▶ Data to use:
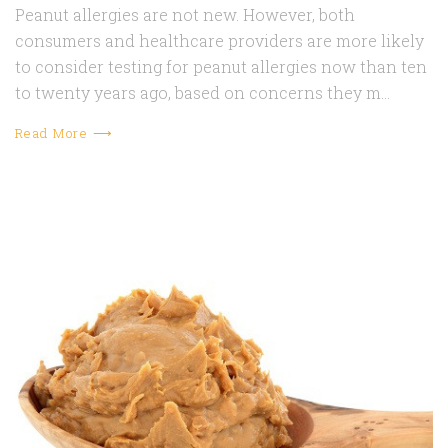
Peanut allergies are not new. However, both
consumers and healthcare providers are more likely
to consider testing for peanut allergies now than ten
to twenty years ago, based on concerns they m…
Read More ⟶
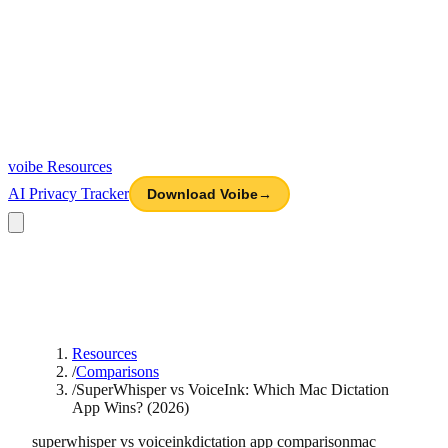
voibe
Resources
AI Privacy Tracker
Download Voibe
→
Resources
/
Comparisons
/
SuperWhisper vs VoiceInk: Which Mac Dictation
App Wins? (2026)
superwhisper vs voiceink
dictation app comparison
mac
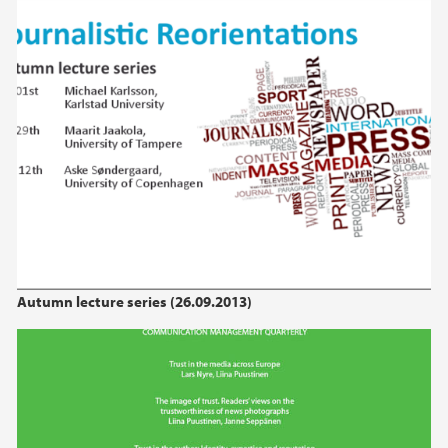
Autumn lecture series (26.09.2013)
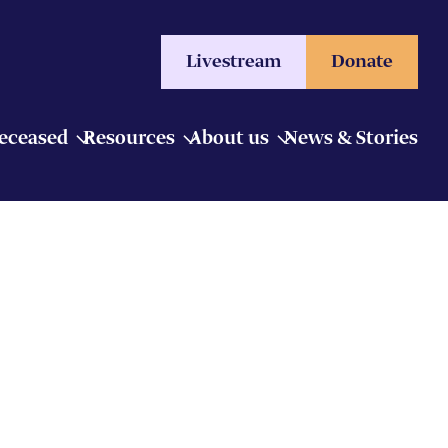
Livestream
Donate
Deceased
Resources
About us
News & Stories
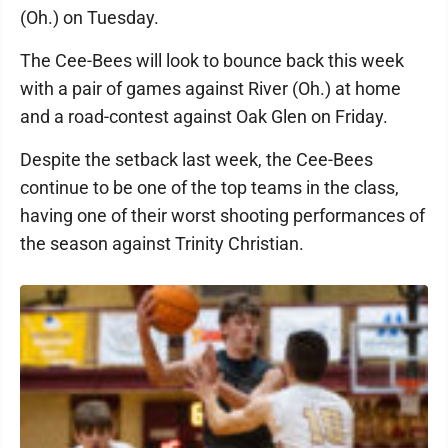
(Oh.) on Tuesday.
The Cee-Bees will look to bounce back this week
with a pair of games against River (Oh.) at home
and a road-contest against Oak Glen on Friday.
Despite the setback last week, the Cee-Bees
continue to be one of the top teams in the class,
having one of their worst shooting performances of
the season against Trinity Christian.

▶ Task to carry out: In the copy, each entry above must match exactly, and no picture may be carried over.

▶ Result below:
Peanut allergies are not new. However, both
consumers and healthcare providers are more likely
to consider testing for peanut allergies now than ten
to twenty years ago, based on concerns they m…
Read More ⟶
voibe
Resources
AI Privacy Tracker
Download Voibe
→
Resources
/
Comparisons
/
SuperWhisper vs VoiceInk: Which Mac Dictation
App Wins? (2026)
superwhisper vs voiceink
dictation app comparison
mac
Autumn lecture series (26.09.2013)
Livestream
Donate
Deceased
Resources
About us
News & Stories
(Oh.) on Tuesday.
The Cee-Bees will look to bounce back this week
with a pair of games against River (Oh.) at home
and a road-contest against Oak Glen on Friday.
Despite the setback last week, the Cee-Bees
continue to be one of the top teams in the class,
having one of their worst shooting performances of
the season against Trinity Christian.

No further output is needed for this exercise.